9. Further, the High Court in the case of Polymath Sdn Bhd v Cabaran Minetech  1 LNS 34 and Zulhisyam Ayob and 1 Other v. Perunding Pakar Media Sdn Bhd & Ors Winding up Petition No. D7-28-725-2008 adopted a similar approach in allowing stay of proceedings when a winding up petition is presented against a defendant in a suit. Hence, it is our submission that the onus on the party opposing the stay application, to prove special circumstances to warrant a dismissal of the same.
The Interim Stay Application Ought to be Allowed
10. Notwithstanding that only the 2nd Respondent herein filed an affidavit in reply to oppose the HC Stay Application, the Respondents had all together failed to show special circumstances for this Honourable Court and the court below to dismiss the Applicant's Interim Stay Application herein and the HC Stay Application.
11. Further, the Applicant's Appeal herein will be rendered nugatory in the event that the Interim Stay Application is refused by this Honourable Court. In any event, there is a need to preserve the status quo of the proceedings in the Suit 26 pending the hearing and determination of the Appeal.
12. The balance of convenience and/or justice also favours the grant of the interim stay sought herein."
Jurisprudence related to Section 470 of CA 2016
 It must be noted that section 470 of the CA 2016 is similarly worded as the section 222 of the CA 1965 save that a sub-section is provided to ensure that the order of stay is lodged with the Registrar of Companies within fourteen days of the order. The said section reads as follows:
"470. (1) At any time after the presentation of a winding up petition and before a winding up order has been made, the company or any creditor or contributory may, where any action or proceeding against the company is pending, apply to the Court for an order to stay or restrain further proceedings in the action or proceeding, and the Court may stay or restrain the action or proceeding accordingly on such terms as it thinks fit.
(2) The applicant shall lodge with the Registrar the office copy of the order within fourteen days from the making of such order under subsection (1)."

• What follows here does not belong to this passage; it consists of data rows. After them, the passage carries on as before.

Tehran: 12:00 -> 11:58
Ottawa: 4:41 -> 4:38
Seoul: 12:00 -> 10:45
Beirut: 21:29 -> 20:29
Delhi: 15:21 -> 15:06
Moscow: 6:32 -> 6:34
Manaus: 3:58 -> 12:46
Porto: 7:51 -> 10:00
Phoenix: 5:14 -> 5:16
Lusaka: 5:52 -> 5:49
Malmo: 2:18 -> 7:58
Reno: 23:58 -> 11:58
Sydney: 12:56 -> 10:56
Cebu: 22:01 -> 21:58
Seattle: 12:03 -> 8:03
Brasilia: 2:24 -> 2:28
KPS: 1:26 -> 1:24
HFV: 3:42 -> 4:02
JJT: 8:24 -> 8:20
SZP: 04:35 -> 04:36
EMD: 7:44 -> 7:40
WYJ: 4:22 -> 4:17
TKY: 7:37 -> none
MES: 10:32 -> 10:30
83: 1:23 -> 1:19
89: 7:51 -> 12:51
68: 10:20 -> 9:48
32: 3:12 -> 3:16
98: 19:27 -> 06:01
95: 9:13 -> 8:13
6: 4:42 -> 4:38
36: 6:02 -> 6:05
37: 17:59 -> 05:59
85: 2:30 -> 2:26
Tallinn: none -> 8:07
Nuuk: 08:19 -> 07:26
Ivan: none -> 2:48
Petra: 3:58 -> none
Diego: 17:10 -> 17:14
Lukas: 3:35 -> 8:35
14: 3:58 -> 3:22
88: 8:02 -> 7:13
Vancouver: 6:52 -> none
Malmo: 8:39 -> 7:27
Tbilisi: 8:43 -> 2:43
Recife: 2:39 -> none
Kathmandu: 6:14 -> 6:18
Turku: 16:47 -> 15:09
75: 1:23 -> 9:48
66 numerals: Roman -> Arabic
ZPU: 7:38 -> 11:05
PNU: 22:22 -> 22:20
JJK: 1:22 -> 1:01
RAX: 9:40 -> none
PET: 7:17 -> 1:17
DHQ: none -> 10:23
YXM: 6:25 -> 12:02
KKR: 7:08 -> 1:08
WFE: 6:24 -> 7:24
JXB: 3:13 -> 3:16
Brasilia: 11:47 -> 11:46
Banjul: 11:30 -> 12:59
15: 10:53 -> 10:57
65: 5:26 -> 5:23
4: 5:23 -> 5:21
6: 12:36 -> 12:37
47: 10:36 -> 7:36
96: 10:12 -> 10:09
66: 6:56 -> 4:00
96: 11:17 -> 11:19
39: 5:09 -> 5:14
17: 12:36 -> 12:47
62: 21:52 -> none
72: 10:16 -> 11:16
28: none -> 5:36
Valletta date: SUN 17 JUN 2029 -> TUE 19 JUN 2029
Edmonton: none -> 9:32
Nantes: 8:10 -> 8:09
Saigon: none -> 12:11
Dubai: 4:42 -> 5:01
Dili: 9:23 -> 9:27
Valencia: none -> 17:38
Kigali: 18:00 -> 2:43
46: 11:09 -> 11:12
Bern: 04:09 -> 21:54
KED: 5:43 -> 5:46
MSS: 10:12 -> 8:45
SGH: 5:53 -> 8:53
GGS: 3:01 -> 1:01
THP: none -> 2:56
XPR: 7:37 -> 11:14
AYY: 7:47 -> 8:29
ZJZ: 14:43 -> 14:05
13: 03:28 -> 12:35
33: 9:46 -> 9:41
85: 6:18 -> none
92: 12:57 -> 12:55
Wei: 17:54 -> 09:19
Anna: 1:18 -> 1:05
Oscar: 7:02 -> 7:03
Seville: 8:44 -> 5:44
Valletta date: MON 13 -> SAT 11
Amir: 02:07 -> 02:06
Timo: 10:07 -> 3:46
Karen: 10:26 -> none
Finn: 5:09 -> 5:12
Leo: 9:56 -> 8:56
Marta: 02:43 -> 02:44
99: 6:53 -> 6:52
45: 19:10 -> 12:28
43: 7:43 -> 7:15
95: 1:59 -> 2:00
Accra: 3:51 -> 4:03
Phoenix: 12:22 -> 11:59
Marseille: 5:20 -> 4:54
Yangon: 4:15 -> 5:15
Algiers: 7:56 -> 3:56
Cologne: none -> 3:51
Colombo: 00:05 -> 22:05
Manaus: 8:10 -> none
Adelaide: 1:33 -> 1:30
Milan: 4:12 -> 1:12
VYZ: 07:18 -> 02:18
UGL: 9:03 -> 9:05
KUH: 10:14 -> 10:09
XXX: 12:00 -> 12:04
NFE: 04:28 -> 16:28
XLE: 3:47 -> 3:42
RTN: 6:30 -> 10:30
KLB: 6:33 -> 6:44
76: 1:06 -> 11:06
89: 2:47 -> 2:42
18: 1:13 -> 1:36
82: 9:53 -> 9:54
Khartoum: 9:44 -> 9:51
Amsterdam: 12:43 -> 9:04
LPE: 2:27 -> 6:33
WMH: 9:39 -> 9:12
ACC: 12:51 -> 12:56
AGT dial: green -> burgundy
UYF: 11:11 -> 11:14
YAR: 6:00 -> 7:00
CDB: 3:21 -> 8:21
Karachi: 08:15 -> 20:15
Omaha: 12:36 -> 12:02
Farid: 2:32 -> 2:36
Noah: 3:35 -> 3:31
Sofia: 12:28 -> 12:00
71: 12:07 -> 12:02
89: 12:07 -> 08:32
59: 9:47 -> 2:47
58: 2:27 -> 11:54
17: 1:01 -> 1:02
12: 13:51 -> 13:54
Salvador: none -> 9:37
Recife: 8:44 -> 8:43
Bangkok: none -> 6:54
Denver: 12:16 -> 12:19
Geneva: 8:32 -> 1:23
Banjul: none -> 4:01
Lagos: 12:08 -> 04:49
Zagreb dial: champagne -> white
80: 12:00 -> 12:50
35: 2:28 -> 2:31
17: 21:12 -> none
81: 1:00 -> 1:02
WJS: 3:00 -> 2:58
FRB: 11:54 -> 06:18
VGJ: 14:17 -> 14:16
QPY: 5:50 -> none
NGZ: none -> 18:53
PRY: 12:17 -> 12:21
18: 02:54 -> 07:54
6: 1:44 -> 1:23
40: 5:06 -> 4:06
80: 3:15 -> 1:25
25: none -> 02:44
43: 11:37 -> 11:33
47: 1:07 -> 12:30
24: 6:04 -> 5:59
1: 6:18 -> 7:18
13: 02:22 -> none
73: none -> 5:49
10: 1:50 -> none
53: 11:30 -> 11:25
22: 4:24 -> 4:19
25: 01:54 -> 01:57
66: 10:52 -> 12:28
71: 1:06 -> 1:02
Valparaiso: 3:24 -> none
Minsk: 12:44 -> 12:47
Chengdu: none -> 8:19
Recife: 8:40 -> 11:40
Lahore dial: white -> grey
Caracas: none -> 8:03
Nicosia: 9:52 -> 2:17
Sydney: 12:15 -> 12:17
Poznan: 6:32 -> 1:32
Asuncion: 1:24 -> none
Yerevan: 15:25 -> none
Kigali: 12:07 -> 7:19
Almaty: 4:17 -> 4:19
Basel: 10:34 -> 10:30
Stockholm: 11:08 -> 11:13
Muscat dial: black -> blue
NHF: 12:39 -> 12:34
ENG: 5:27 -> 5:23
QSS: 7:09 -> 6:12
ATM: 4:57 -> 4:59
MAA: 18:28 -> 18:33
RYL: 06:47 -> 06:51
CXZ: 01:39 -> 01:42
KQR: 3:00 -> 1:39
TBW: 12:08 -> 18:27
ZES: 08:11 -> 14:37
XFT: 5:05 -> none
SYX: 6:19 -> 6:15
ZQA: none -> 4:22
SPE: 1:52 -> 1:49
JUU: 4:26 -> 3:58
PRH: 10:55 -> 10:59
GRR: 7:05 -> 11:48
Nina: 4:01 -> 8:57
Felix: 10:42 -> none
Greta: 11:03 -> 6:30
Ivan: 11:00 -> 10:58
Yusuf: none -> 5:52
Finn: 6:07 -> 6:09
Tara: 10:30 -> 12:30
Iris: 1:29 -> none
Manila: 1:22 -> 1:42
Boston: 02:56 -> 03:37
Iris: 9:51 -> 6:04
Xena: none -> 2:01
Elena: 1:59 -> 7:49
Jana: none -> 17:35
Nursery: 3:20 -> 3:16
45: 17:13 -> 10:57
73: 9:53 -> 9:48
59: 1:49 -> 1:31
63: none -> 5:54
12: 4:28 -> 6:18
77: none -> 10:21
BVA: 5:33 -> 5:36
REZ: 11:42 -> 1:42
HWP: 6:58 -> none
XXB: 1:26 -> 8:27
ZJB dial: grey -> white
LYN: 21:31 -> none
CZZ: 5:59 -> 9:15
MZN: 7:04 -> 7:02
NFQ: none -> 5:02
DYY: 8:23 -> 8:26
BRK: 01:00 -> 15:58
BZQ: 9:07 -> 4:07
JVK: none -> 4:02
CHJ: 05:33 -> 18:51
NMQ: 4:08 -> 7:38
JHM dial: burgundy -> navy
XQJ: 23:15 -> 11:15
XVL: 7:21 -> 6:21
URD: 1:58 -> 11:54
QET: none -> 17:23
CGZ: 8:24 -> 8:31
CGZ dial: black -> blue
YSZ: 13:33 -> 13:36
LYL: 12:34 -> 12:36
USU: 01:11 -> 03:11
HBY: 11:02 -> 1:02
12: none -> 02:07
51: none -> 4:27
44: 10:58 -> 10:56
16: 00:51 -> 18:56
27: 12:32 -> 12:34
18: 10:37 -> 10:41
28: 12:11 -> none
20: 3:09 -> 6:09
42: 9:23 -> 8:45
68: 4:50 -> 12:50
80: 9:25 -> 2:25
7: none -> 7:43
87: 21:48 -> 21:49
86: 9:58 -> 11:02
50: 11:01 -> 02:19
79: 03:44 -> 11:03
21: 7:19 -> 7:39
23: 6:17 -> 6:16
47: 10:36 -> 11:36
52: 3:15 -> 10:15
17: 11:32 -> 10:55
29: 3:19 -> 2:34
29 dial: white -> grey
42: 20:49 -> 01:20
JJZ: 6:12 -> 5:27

A plain reading of the said section will demonstrate that a stay application needs to be made in the suit and not in the winding up court. In fact, a winding up court in Malaysia as a general rule, will have no jurisdiction to interfere with the jurisdiction of another court, unless the court has agreed for the matter in that court to be transferred so that it can be dealt by the same judge.
 Learned author Walter Woon, in his 2nd edition of 'Company Law' in relation to stay of action against the company at page 702, observes:
"Staying of Actions against the Company
In the case of a winding up by the court, a stay of proceeding pending against the company may be obtained at any time after the presentation of the petition and before the winding up order is made. Once the winding up order is made, no action or proceeding may be commenced against the company or proceeded with except with the leave of the court and upon such terms as the court may impose. The same is true of a voluntary winding up."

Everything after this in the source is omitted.